Yet Another SAT Solver Benchmarks
About clause deletion criterion and restart policy on SAT solvers again.
After a month later of the previous story on SAT solver, I’ve done another benchmark evaluation on good old SAT solvers and my solver.
SAT solvers are the programs to decide if a given propositional logic formula is satisfiable or not (SAT is an…medium.com
The problems which I used previously might be a biased set for a specific solver because they are a set of problems that MiniSat 2.2 can solve in a short period.
The most reliable way to draw solid conclusions is using the identical benchmark set that the newest SAT competition uses. One problem is its evaluation cost; 350 problems with a 5000-second timeout. I should need a several weeks to draw an informative graph.
So I decided to modify the rule drastically. I ran two settings as follow.
1. solving each problem sequentially with a 400-second timeout.
2. solving several problems in parallel with an 800-second timeout. (Results at, or near, T=800 would be affected by other threads.)
The Cactus plots
One benchmark run lasts about a day in both settings. Here are the results. (some data were omitted for simplicity).
- Glucose-3.0 (2012) is better than MiniSat-2.2 (2009) at T=400, but this is reversed at T=780–800.
- Literal Block Distance or LBD is better than the clause-size based criterion as we thought.
- Luby is not good. Yes, we knew: “local restart” has been proposed, and many solvers adopt it. Glucose uses … well, I don’t know. What’s “budget”? I have to investigate it.
- Interestingly, the modified MiniSat which uses LBD but not Luby is the best solver in this evaluation. Probably this result matches a claim in a paper I have read recently. And these tendencies are also held on my solver.
- About my solver, the new version is better than the previous one certainly at T=400. But no notable difference exists at T=780–800.

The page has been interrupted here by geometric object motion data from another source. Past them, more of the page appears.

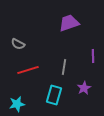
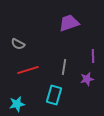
purple star: moved 3 px right, 9 px up; rotated 16 degrees clockwise
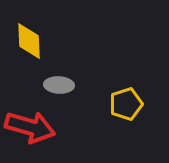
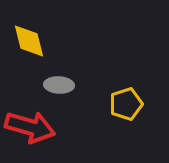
yellow diamond: rotated 12 degrees counterclockwise
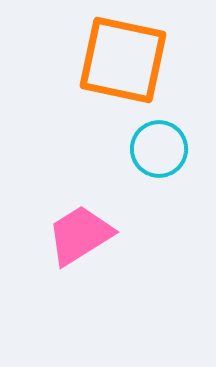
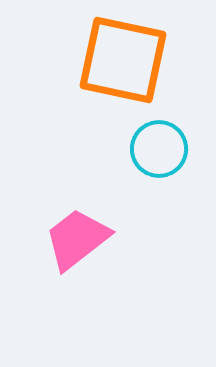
pink trapezoid: moved 3 px left, 4 px down; rotated 6 degrees counterclockwise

- And both versions of my solver beats MiniSat and Glucose at T=780–800. Oh, is it possible? What a suspcious result…
So many confusing results stem from the latter configuration.
Honestly, I ran only the first configuration at first. Just before publishing this story, I tried the latter on a whim. And I had to rewrite this completely.
From this experimentation, I learnt that to change experiment setting is very problematic. I need a lot of faster computers for now. 😩
The following is about my solver variants.
- We can see the same tendencies: LBD is good, and Luby is not. But I have no idea which is better, no LBD without Luby or LBD with Luby.
Base on this evaluation, I will implement ‘local restart’ or ‘quick restart’ in the next version.